[llvm-dev] RFC: Add guard intrinsics to LLVM
Andrew Trick via llvm-dev
llvm-dev at lists.llvm.org
Mon Feb 22 21:40:19 PST 2016
> On Feb 22, 2016, at 11:02 AM, Sanjoy Das <sanjoy at playingwithpointers.com> wrote:
>
> Hi Andy,
>
> Responses inline:
>
> On Mon, Feb 22, 2016 at 10:08 AM, Andrew Trick <atrick at apple.com> wrote:
>>> By memory barrier, do you mean things like fences?
>> That’s right. Conservatively, I would not hoist at the LLVM level past
>> opaque non-readonly calls or fences.
>
> Just for curiosity: why do you care about memory fences specifically?
@trap_on would produce a side effect (crashing), and LLVM needs some
limit on the extent to which side effects are reordered. I don't
particulary care about fences, but if we don't respect them then what
do we respect? Only the front end truly knows the semantics of traps
and other side effects.

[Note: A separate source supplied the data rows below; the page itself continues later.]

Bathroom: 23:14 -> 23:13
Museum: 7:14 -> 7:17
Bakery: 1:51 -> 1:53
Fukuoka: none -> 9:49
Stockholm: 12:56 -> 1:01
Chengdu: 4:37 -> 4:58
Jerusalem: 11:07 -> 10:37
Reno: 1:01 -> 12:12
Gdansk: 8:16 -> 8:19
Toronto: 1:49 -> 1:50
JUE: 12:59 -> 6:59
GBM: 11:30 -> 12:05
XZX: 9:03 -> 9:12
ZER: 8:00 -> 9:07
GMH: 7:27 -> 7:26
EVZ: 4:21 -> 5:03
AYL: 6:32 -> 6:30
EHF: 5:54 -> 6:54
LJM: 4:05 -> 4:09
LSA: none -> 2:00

To me fences are just an initial stand-in at
LLVM level for those code motion boundaries. More precise intrinsics
could be introduced eventually if need to move traps across fences.

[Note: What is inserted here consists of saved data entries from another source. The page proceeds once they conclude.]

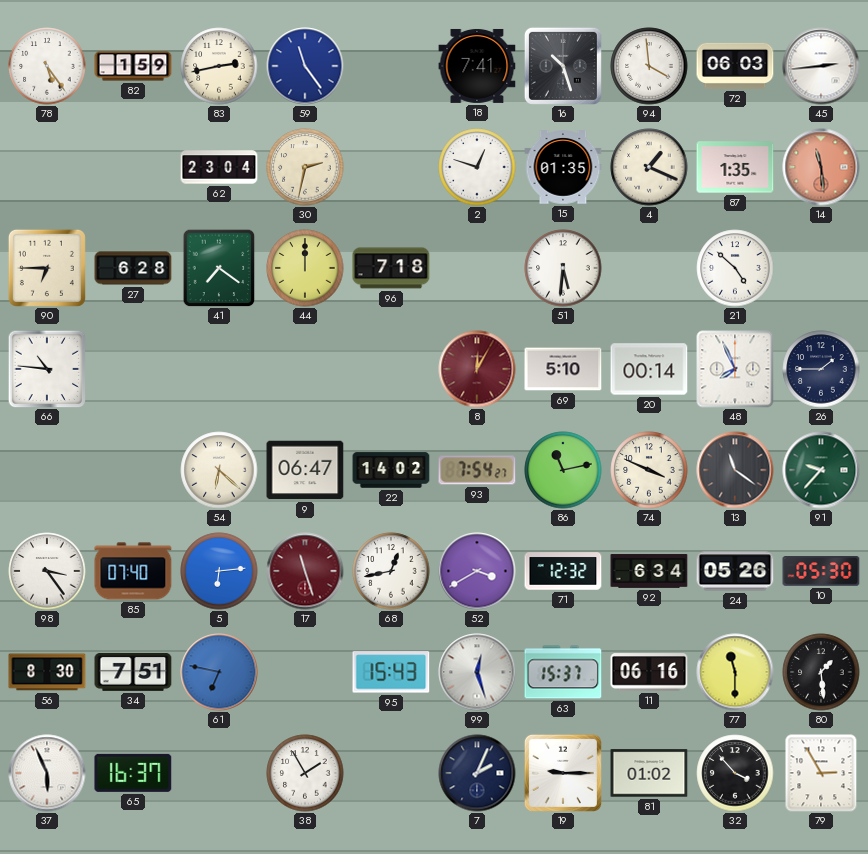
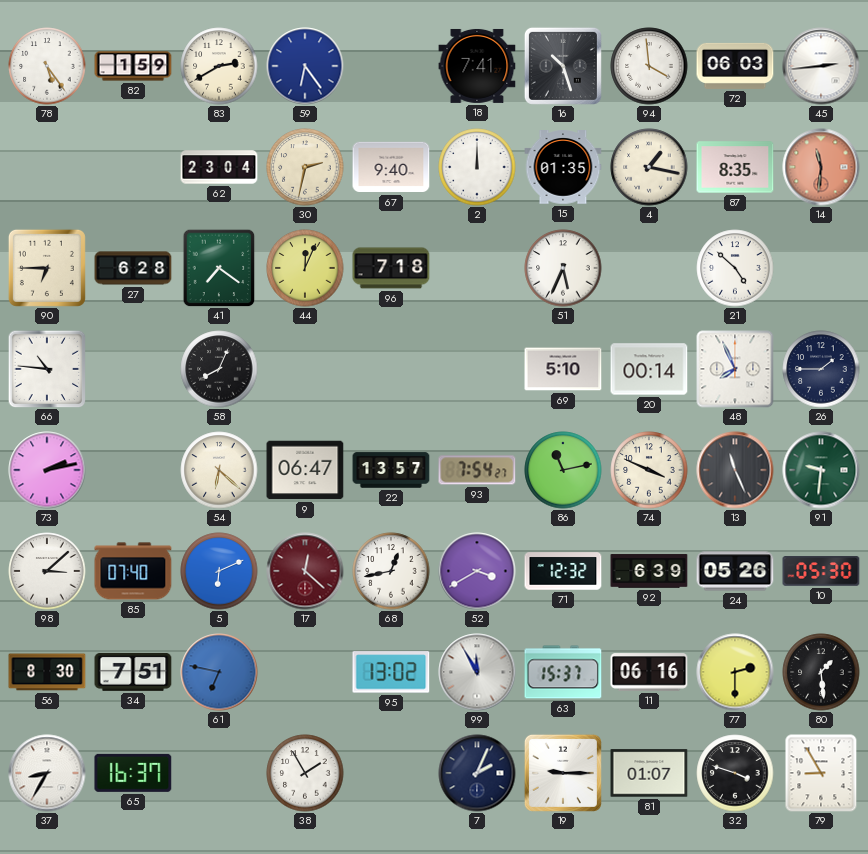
83: 2:43 -> 2:40
59: 11:24 -> 6:24
67: none -> 9:40
2: 12:48 -> 12:00
4: 1:19 -> 1:17
87: 1:35 -> 8:35
14: 11:29 -> 11:31
44: 12:00 -> 12:04
51: 5:31 -> 5:34
58: none -> 8:04
8: 12:05 -> none
73: none -> 2:13
22: 14:02 -> 13:57
13: 11:21 -> 11:26
91: 9:37 -> 9:31
98: 3:24 -> 3:08
5: 6:14 -> 6:11
17: 11:27 -> 12:22
92: 6:34 -> 6:39
95: 15:43 -> 13:02
99: 12:27 -> 11:55
77: 11:30 -> 2:30
37: 5:56 -> 8:35
81: 01:02 -> 01:07
32: 3:53 -> 3:48
79: 2:55 -> 8:55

I actually see fences as a proxy for potential inter-process
communication and I/O. It's important that any opaque library call
could contain a fence.
For example, you brought up the infinite loop case. In general, to
make an infinite loop externally observable, it needs to read from a
volatile. Doing that would naturally prevent traps from being hoisted
above the loop.
>> I've begun to think that may-unwind (or may fail guard) and readonly
>> should be mutually exclusive. readonly refers to all system memory,
>> not just LLVM-visible memory. To achieve the effect of
>> "aliases-with-nothing-in-llvm" it's cleaner to use alias analysis.
>
> (I've put this on the bug as well:)
>
> https://llvm.org/bugs/show_bug.cgi?id=18912#c3
>
> ```
> (In reply to comment #2)
>> The test case in this bug report is fixed by
>> http://reviews.llvm.org/rL256728.
>>
>> I'm closing this because I don't have a test case and I no longer think it
>> makes much sense to mark may-unwind calls "readonly". An unwind path always
>> touches some memory. That fact that it doesn't alias with LLVM-visible
>
> I'm not sure about this -- why does an unwind path *have* to write
> some memory? Can't you implement unwind as "read the appropriate
> exception handler RPC from a table, and return to that RPC"?
> ```
Just for the record, since the discussion has moved away from “readonly”…
I agree. As I said in the bug though, we should distinguish between
system memory and the memory addresses visible to LLVM. If a
personality function touches memory, the resume/unwind probably should not
be marked readonly even if it doesn't alias with anything in LLVM. That said, I
think the more important issue is whether the unwindable calls can be
reordered. If not, I don't think they should be readonly.
>> memory access can be handled by alias analysis.
>
> Btw, I think in this interpretation it is incorrect for -functionattrs
> to infer readnone for @foo in (which it does today):
>
> define void @foo({ i8*, i32 } %val) personality i8 8 {
> resume { i8*, i32 } %val
> }
From the PR: the -functionattrs behavior looks like a bug to me, strictly speaking
(how can it assume the memory behavior of the personality function?)…
But maybe there’s a good reason for allowing this optimization.